The solution was to simply exclude any machines that were outliers. Anything in the top or bottom 0.01% for any metric simply exclude that machine from future workloads.

Sure, in most cases there was nothing wrong with the hardware, but when you're spending hours debugging some fault caused by a sometimes-bad floating point unit on one core of one machine out of 100,000, you're just wasting your time. By auto-banning outliers, the machine will end up doing some other task where data consistency matters less.

2 comments

Was pabl12 an actual bad machine? Sounds somehow plausible, as if I heard of it before.

It was an annoying struggle trying to raise the visibility of broken CPUs during my years at Google SRE. The SRE org and the rest of the software side of Tech Infra resisted the whole concept, even though it was well-known among platforms hardware eng. The process for taking a known-bad machine out of service involved 1) the machine being reported independently by three different teams; 2) the machine continuing to be in service for days or weeks, at the leisure of some very asynchronous automation; and 3) the machine being returned immediately to service because it passed all of the cursory checks during reinstall. Really irritating. Consequently every major service had to maintain their own private blacklist.

It's nice to see that some influential people on the software side are starting to come around, with papers like "Cores That Don't Count" etc, but man they could have been on this boat a decade ago.

Reminds me of the typical story of someone with a complete damage protection plan and a flaky device. Take it in for repairs, passes all the tests, but they know it's funky, so snap it in half or otherwise completely wreck it right in front of the tech and demand that repair.
Usually teams would consider a machine "bad" if that node in the cluster had elevated errors compared to the rest of the cluster they were running. Unfortunately this doesn't tell hardware teams what actually went wrong.

If one could show that the CPU said 2+2=9, I'm sure they would yank it out right away, but "it returns 500 errors a lot" isn't very debugable. The only thing they can do is run the diag and return it to service if nothing comes up.

Well that's one of the reasons this is difficult to handle as an organization. The novice says "the machine is broken" and is mistaken.
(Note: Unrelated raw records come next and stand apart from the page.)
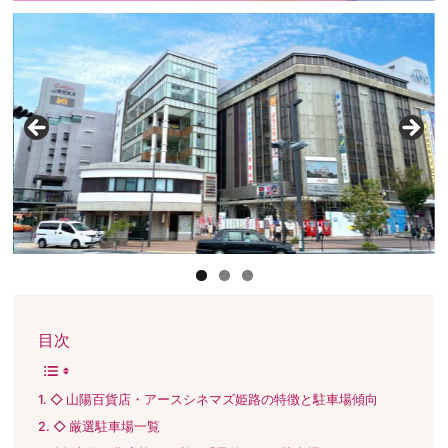
目次
◇ 山陽百貨店・アースシネマズ姫路の特徴と駐車場傾向
◇ 厳選駐車場一覧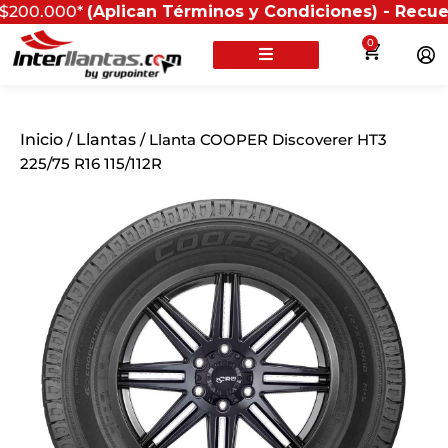
0*
(Aplican Términos y Condiciones) - Recuerda que si
0
Inicio
/
Llantas
/ Llanta COOPER Discoverer HT3
225/75 R16 115/112R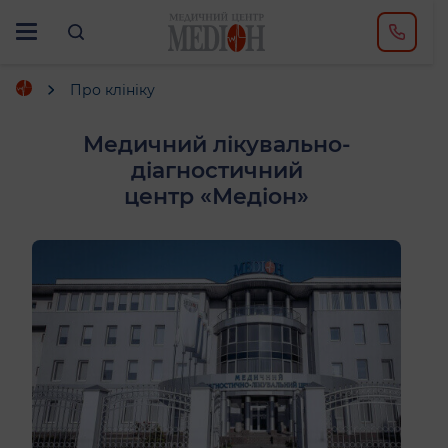
Про клініку
Медичний лікувально-
діагностичний
центр «Медіон»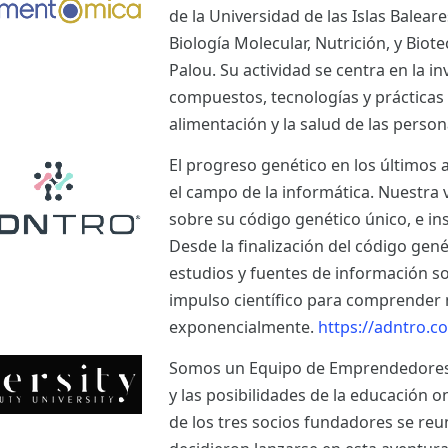
de la Universidad de las Islas Balear
Biología Molecular, Nutrición, y Bio
Palou. Su actividad se centra en la i
compuestos, tecnologías y prácticas
alimentación y la salud de las perso
El progreso genético en los últimos 
el campo de la informática. Nuestra 
sobre su código genético único, e ins
Desde la finalización del código ge
estudios y fuentes de información s
impulso científico para comprender 
exponencialmente.
https://adntro.c
Somos un Equipo de Emprendedores a
y las posibilidades de la educación o
de los tres socios fundadores se re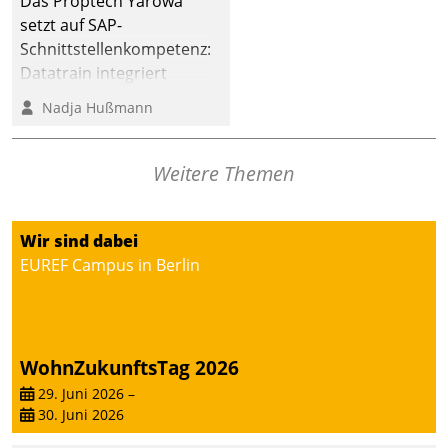
Das Proptech Yarowa
setzt auf SAP-
Schnittstellenkompetenz:
Datatrain integriert
Yarowas Portal zur
Nadja Hußmann
Vergabe und Verwaltung
von Aufträgen der
operativen
Weitere Themen
Instandhaltung in die
SAP-Systemlandschaft
Wir sind dabei
deutscher
EUREF Campus in Berlin
Wohnungsunternehmen
– und beschleunigt damit
den Weg vom
Mieteranliegen zum
Dienstleisterauftrag.
WohnZukunftsTag 2026
29. Juni 2026
–
30. Juni 2026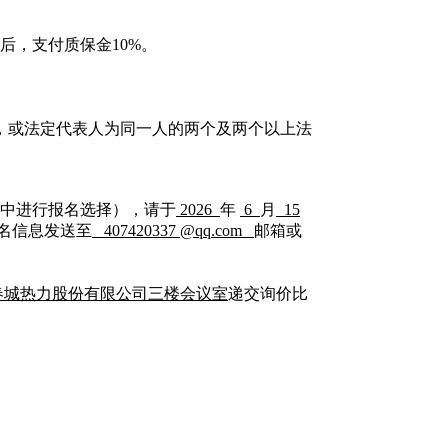
后，支付质保金10%。
，或法定代表人为同一人的两个及两个以上法
中进行报名选择），请于
2026
年
6
月
15
将报名信息发送至
407420337 @qq.com
邮箱或
春城热力股份有限公司三楼会议室
递交询价比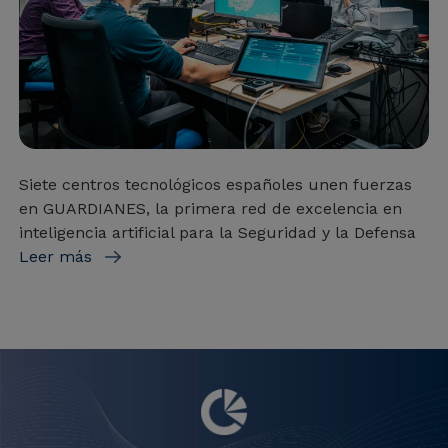
Siete centros tecnológicos españoles unen fuerzas
en GUARDIANES, la primera red de excelencia en
inteligencia artificial para la Seguridad y la Defensa
Leer más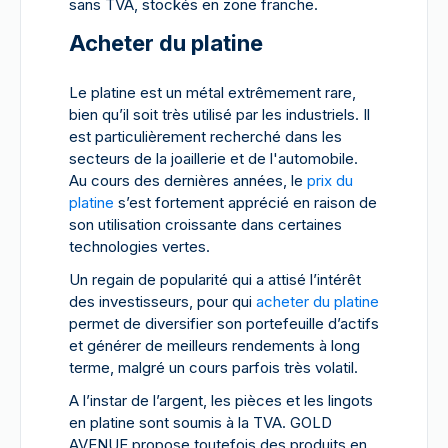
sans TVA, stockés en zone franche.
Acheter du platine
Le platine est un métal extrêmement rare,
bien qu’il soit très utilisé par les industriels. Il
est particulièrement recherché dans les
secteurs de la joaillerie et de l'automobile.
Au cours des dernières années, le
prix du
platine
s’est fortement apprécié en raison de
son utilisation croissante dans certaines
technologies vertes.
Un regain de popularité qui a attisé l’intérêt
des investisseurs, pour qui
acheter du platine
permet de diversifier son portefeuille d’actifs
et générer de meilleurs rendements à long
terme, malgré un cours parfois très volatil.
A l’instar de l’argent, les pièces et les lingots
en platine sont soumis à la TVA. GOLD
AVENUE propose toutefois des produits en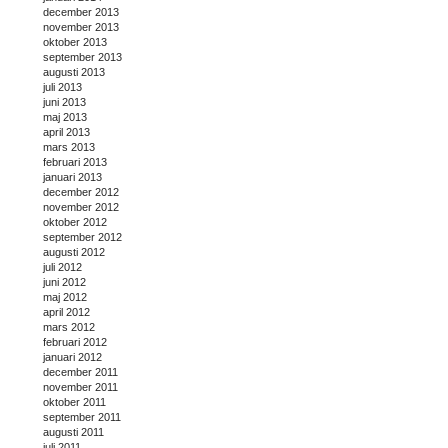
december 2013
november 2013
oktober 2013
september 2013
augusti 2013
juli 2013
juni 2013
maj 2013
april 2013
mars 2013
februari 2013
januari 2013
december 2012
november 2012
oktober 2012
september 2012
augusti 2012
juli 2012
juni 2012
maj 2012
april 2012
mars 2012
februari 2012
januari 2012
december 2011
november 2011
oktober 2011
september 2011
augusti 2011
juli 2011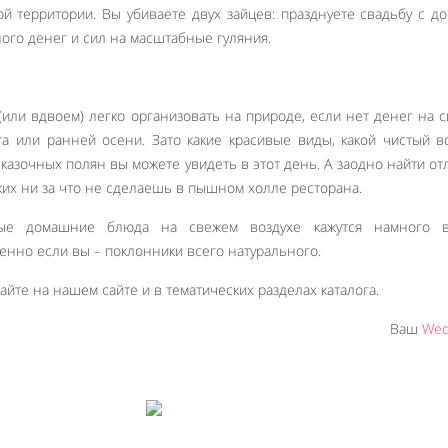
 территории. Вы убиваете двух зайцев: празднуете свадьбу с д
ого денег и сил на масштабные гуляния.
(или вдвоем) легко организовать на природе, если нет денег на с
а или ранней осени. Зато какие красивые виды, какой чистый в
сказочных полян вы можете увидеть в этот день. А заодно найти о
ких ни за что не сделаешь в пышном холле ресторана.
ые домашние блюда на свежем воздухе кажутся намного в
енно если вы – поклонники всего натурального.
йте на нашем сайте и в тематических разделах каталога.
Ваш
Wed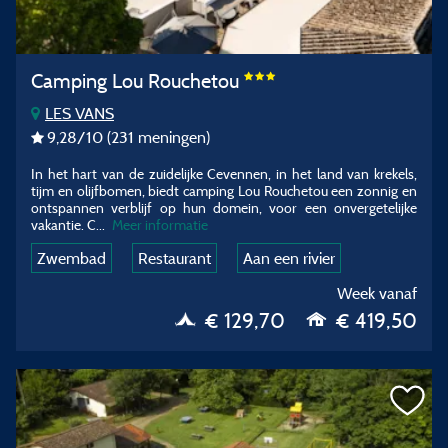
Camping Lou Rouchetou
LES VANS
9,28
/10
(231 meningen)
In het hart van de zuidelijke Cevennen, in het land van krekels,
tijm en olijfbomen, biedt camping Lou Rouchetou een zonnig en
ontspannen verblijf op hun domein, voor een onvergetelijke
vakantie. C
...
Meer informatie
Zwembad
Restaurant
Aan een rivier
Week vanaf
€ 129,70
€ 419,50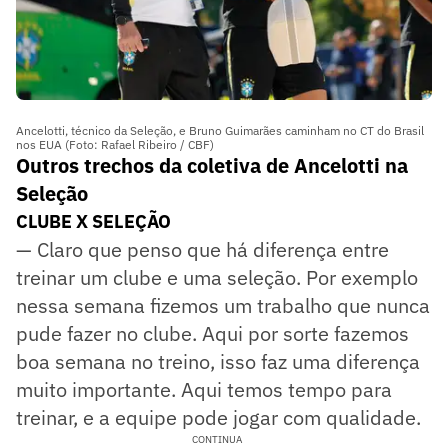
Ancelotti, técnico da Seleção, e Bruno Guimarães caminham no CT do Brasil
nos EUA (Foto: Rafael Ribeiro / CBF)
Outros trechos da coletiva de Ancelotti na
Seleção
CLUBE X SELEÇÃO
— Claro que penso que há diferença entre
treinar um clube e uma seleção. Por exemplo
nessa semana fizemos um trabalho que nunca
pude fazer no clube. Aqui por sorte fazemos
boa semana no treino, isso faz uma diferença
muito importante. Aqui temos tempo para
treinar, e a equipe pode jogar com qualidade.
CONTINUA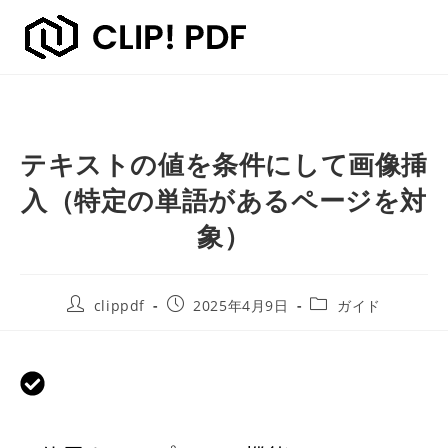
テキストの値を条件にして画像挿
入（特定の単語があるページを対
象）
clippdf
2025年4月9日
ガイド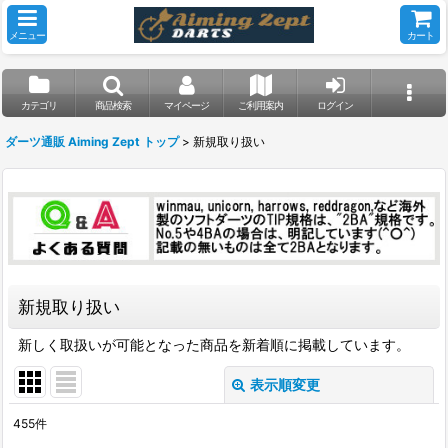
メニュー
カート
カテゴリ
商品検索
マイページ
ご利用案内
ログイン
ダーツ通販 Aiming Zept トップ
>
新規取り扱い
新規取り扱い
新しく取扱いが可能となった商品を新着順に掲載しています。
表示順変更
閉じる
455
件
表示数
: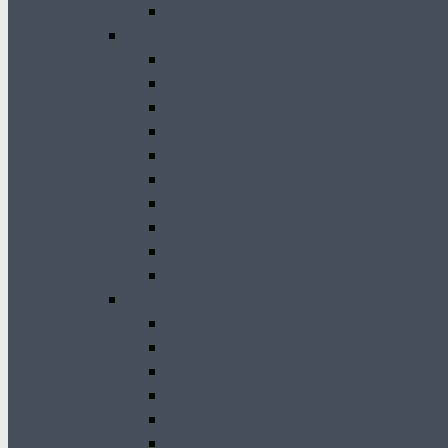
GK 2011
2010-2001
GK 2010
GK 2009
GK 2008
GK 2007
GK 2006
GK 2005
GK 2004
GK 2003
GK 2002
GK 2001
2000-1990
GK 2000
GK 1999
GK 1998
GK 1997
GK 1996
GK 1994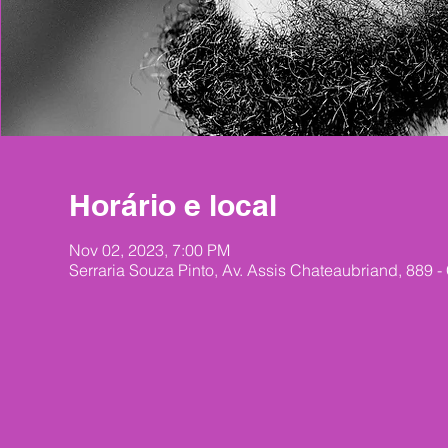
Horário e local
Nov 02, 2023, 7:00 PM
Serraria Souza Pinto, Av. Assis Chateaubriand, 889 -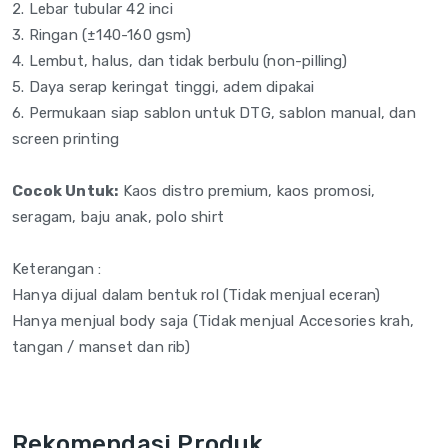
2. Lebar tubular 42 inci
3. Ringan (±140-160
gsm)
4. Lembut, halus, dan
tidak berbulu
(non-pilling)
5. Daya serap
keringat tinggi, adem
dipakai
6. Permukaan siap
sablon untuk DTG, sablon
manual, dan
screen printing
Cocok Untuk:
Kaos distro
premium, kaos promosi,
seragam, baju anak, polo shirt
Keterangan :
Hanya dijual dalam bentuk rol (Tidak menjual eceran)
Hanya menjual body saja (Tidak menjual Accesories krah,
tangan / manset dan rib)
Rekomendasi Produk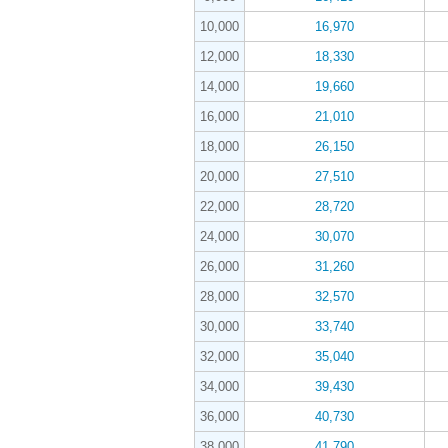
10,000
16,970
12,000
18,330
14,000
19,660
16,000
21,010
18,000
26,150
20,000
27,510
22,000
28,720
24,000
30,070
26,000
31,260
28,000
32,570
30,000
33,740
32,000
35,040
34,000
39,430
36,000
40,730
38,000
41,790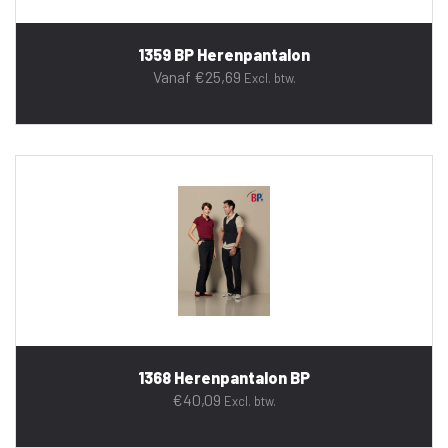
1359 BP Herenpantalon
Vanaf
€
25,69
Excl. btw.
1368 Herenpantalon BP
€
40,09
Excl. btw.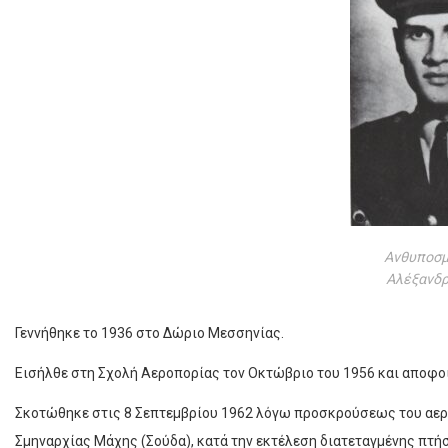
Ανθυποσμη
Αλέξανδρ
Γεννήθηκε το 1936 στο Δώριο Μεσσηνίας.
Εισήλθε στη Σχολή Αεροπορίας τον Οκτώβριο του 1956 και αποφοί
Σκοτώθηκε στις 8 Σεπτεμβρίου 1962 λόγω προσκρούσεως του αερο
Σμηναρ­χίας Μάχης (Σούδα), κατά την εκτέλεση διατε­ταγ­μένης πτή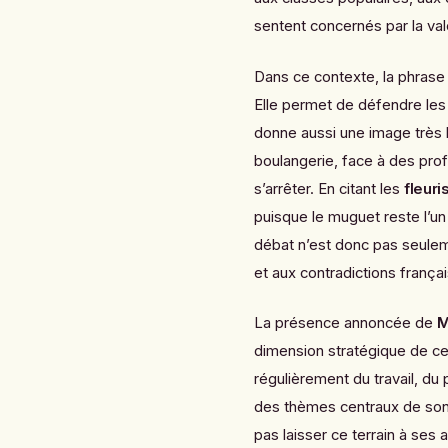
sentent concernés par la valeu
Dans ce contexte, la phrase
Elle permet de défendre les 
donne aussi une image très l
boulangerie, face à des prof
s’arrêter. En citant les
fleuri
puisque le muguet reste l’un
débat n’est donc pas seuleme
et aux contradictions frança
La présence annoncée de
M
dimension stratégique de ce
régulièrement du travail, d
des thèmes centraux de son 
pas laisser ce terrain à ses 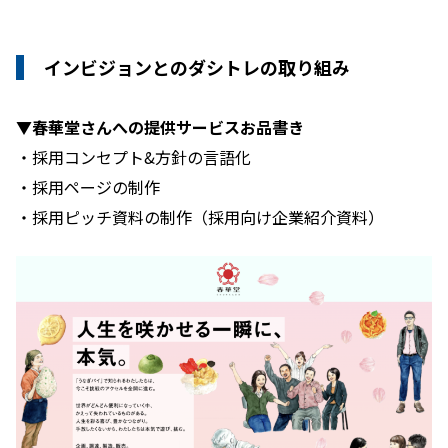
インビジョンとのダシトレの取り組み
▼春華堂さんへの提供サービスお品書き
・採用コンセプト&方針の言語化
・採用ページの制作
・採用ピッチ資料の制作（採用向け企業紹介資料）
But the expert says the same thing, and is correct. Same with compiler bugs: novices believe the compiler is full of bugs, journeymen believe the compiler is infallible, but the wise return to the knowledge that the compiler is full of bugs. Maybe that company just needs "bad machine readability" or something.

And your last statement is definitely not true. I can recall multiple instances of demonstrable logic errors in which the machine repeatedly returned to service. This includes all of the machines of a certain generation of a certain vendor's CPUs that were found to have latent ALU bugs, 8 years after going into service.

> When the machine has 2x the number of segfaults of any other machine in the fleet, you send it for repairs

At that scale, it's quite likely sent to repair automatically and whoever's on call just gets a notification.